Google VP9 Optimization

Published on March 25 , 2016

 

 

 

 

Introduction

We’ve all watched a movie or music video and become frustrated as it stalled or buffered right at the best part. Portals including YouTube*, Netflix*, and Amazon* work constantly to give customers the highest quality with the fastest streaming available. Toward that end, Intel gathered a team of senior engineers with very strong performance optimization backgrounds early in 2015 to tune the VP9 video codec for greater performance on the Intel® Atom™ platform.

What is VP9?

  • It is a royalty-free open video format that Google is developing. Compare it to High Efficiency Video Coding (HEVC), which requires a license.
  • It is used for 4K-resolution content on YouTube*, other video services, and some smart TVs.
  • It supports HTML5 playback in Chrome*, Chromium*, Firefox*, and Opera*.

How does it work?

VP9 uses different-sized pixel blocks for encoding and decoding video content. Using a sophisticated algorithm, it systematically compresses raw data compactly to broadcast over an Internet stream. Specifically, VP9 can operate on a combination of block sizes from 64x64 down to 4x4 for various levels of detail, which makes it efficient for recreating everything from an open blue sky to the details of your loved one’s face.

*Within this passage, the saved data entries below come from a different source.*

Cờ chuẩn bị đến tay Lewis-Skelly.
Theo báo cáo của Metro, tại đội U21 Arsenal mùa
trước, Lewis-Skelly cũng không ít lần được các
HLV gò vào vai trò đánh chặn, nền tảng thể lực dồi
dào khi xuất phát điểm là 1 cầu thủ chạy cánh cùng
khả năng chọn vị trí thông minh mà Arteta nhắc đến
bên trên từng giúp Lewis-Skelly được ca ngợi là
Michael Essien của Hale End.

Further, VP9 includes 10 different prediction models to efficiently rebuild pictures during decoding and has a range of features to enhance reliability for streaming video content. This is critical for high-definition video. A full HD image has about 2 million pixels and potentially millions of colors making up an individual frame, with hundreds of thousands of frames making up a movie. Google has already announced plans to use VP9 for 4K content on YouTube*. The Google Play* store will also likely use VP9 for its streaming video service.

Planning the Approach

One of the first objectives for our team was to define our test case. VP9 is relevant across various types of streaming video, but we noted that generally a videoconference changes less, frame-to-frame, than a YouTube video. We decided to start with the simpler videoconference case. Our plan was to verify key optimizations in videoconferencing and then test them against more complex video usages.

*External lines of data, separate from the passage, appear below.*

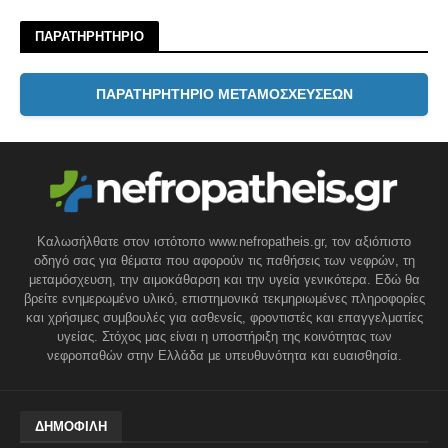
ΠΑΡΑΤΗΡΗΤΗΡΙΟ
ΠΑΡΑΤΗΡΗΤΗΡΙΟ ΜΕΤΑΜΟΣΧΕΥΣΕΩΝ
Καλωσήλθατε στον ιστότοπο www.nefropatheis.gr, τον αξιόπιστο
οδηγό σας για θέματα που αφορούν τις παθήσεις των νεφρών, τη
μεταμόσχευση, την αιμοκάθαρση και την υγεία γενικότερα. Εδώ θα
βρείτε ενημερωμένο υλικό, επιστημονικά τεκμηριωμένες πληροφορίες
και χρήσιμες συμβουλές για ασθενείς, φροντιστές και επαγγελματίες
υγείας. Στόχος μας είναι η υποστήριξη της κοινότητας των
νεφροπαθών στην Ελλάδα με υπευθυνότητα και ευαισθησία.
ΔΗΜΟΦΙΛΗ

Our first architecture target was Bay Trail under 32-bit Android*. Once we achieved the best decode performance we could on Bay Trail, we would then focus on other platforms.

Meeting the Challenge

Our team, which included a principal engineer and an architect, used a CPU simulator to identify hotspots in the existing code. We used an iterative approach in optimization – possible issue identification using internal tools and micro-architectural knowledge, coding and measuring performance for new solution, and getting back to code review. Specifically, during WebM/libvpx optimization we came across of a lot of front-end related issues that we describe further below. These issues are easy to spot and fix and might provide substantial performance improvements to your application.

Front-End starvation due to MSROM instruction flow

One of the performance issues we found on Silvermont microarchitecture was excessive usage of pshufb instructions. According to the optimization manual [1], pshufb requires decoder assistance from MSROM and has 5-cycle throughput and latency.

MSROM lookup creates a delay in the front-end and limits the number of instructions decoded per cycle. In many cases MSROM lookup penalty might be fine (when the back-end is not able to consume and execute uops at the higher rate), but if the number of such instructions is high, performance might suffer when there are no uops in the IDQ.

We found that excessive pshufb instructions in the “vp9_filter_block1d16_h8_ssse3” function [2] were creating the issue explained above. In general, pshufb instructions rearrange bytes in the vector register based on an arbitrary mask.

We drilled down to the actual operation that was required (see diagram below) using two pshufb instructions.

We realized that exactly the same operation can be done using just four simple operations (punpcklbw, punpckhbw, and two palignr instructions) as shown on the next diagram.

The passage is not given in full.